Greg LeMond se ajustaba la hebilla de su casco segundos antes de subirse a la rampa de salida de la última etapa del Tour de Francia de 1989. Ya en posición, inspiró profundamente, se agarró del manillar y salió despedido hacia los Campos Elíseos. Tenía por delante tan solo 24km de contrareloj para darle la vuelta a una empresa colosal: recuperar los 50 segundos de desventaja con los que salía para poder arrebatarle a Laurent Fignon el maillot amarillo en París, en su casa, el último día del Tour.

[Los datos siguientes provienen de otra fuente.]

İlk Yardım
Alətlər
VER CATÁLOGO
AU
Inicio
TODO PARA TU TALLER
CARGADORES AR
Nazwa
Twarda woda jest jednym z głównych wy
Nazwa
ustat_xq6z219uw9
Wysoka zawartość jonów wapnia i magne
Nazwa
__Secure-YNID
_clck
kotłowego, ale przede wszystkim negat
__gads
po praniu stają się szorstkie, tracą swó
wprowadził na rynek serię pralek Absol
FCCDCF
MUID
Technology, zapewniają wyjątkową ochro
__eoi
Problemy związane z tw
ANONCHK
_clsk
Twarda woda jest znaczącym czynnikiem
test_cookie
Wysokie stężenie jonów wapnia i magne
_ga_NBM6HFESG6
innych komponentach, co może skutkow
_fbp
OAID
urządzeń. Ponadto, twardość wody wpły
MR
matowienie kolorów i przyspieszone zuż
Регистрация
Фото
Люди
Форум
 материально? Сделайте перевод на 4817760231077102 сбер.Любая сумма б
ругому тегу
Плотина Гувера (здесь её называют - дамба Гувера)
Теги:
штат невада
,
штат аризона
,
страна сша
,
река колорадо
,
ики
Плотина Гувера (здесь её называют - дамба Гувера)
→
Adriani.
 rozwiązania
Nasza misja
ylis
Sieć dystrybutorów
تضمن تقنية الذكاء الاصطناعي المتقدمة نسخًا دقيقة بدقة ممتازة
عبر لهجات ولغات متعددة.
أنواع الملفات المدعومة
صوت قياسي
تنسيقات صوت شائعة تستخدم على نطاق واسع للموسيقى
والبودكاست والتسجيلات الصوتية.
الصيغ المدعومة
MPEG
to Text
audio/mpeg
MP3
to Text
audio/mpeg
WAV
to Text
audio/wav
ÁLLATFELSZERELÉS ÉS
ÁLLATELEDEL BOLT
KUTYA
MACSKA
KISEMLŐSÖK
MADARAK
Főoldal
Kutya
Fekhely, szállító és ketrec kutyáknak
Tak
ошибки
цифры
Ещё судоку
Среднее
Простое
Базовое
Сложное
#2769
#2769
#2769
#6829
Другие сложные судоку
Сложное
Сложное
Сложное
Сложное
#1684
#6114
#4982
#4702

El francés lucía su cinta en el pelo, su dorado cabello recogido con una cola y sus gafas redondeadas: era su imagen habitual. Pero, ¿y LeMond? El estadounidense llegó a la cita final con un atuendo que a muchos en aquella época les pareció la imagen de un marciano sobre ruedas: gafas aerodinámicas, casco aerodinámico, bicicleta aerodinámica y… un manillar muy extraño.
LeMond había visto aquellos nuevos manillares por primera vez en el Ironman de Hawai’i, una competición que desde 1978 supuso el inicio del triatlón tal y como hoy se conoce. Esos nuevos habitantes del Planeta Deporte, los triatletas, comenzaron a aportar innovaciones y LeMond reparó en una que sería clave: el manillar aerodinámico (también conocido hoy como aerobar o acople).
Sobre ese extraño tubo redondeado el ciclista apoyaba sus codos, bajando la posición del tronco y, por consiguiente… ¡eureka! dijo LeMond, reduciendo la resistencia al avance del ciclista. Era la primera vez que una bicicleta como aquella se veía en el ciclismo profesional y el estreno no pudo ser mejor ya que las investigaciones demuestran que, contra el crono, la ventaja de las cabras sobre las flacas es tan grande que aquellos 58 segundos que LeMond le robó a Fignon en tan solo 24km fueron gracias al material que utilizó. Esa innovación le dio la victoria final, aquel 23 de julio, por una diferencia de tan solo 8 segundos, la más pequeña en la historia del Tour. Fignon al llegar a meta se derrumbó y Francia entera lloró, ya que no podía creer lo que acababa de suceder: un ciclista vestido de marciano acababa de conquistar los Campos Elíseos.
A partir de aquel momento el ciclismo vivió una revolución basada en la ciencia aplicada a la bicicleta y aceleró de tal manera que todavía hoy se sigue aprovechando aquella inercia.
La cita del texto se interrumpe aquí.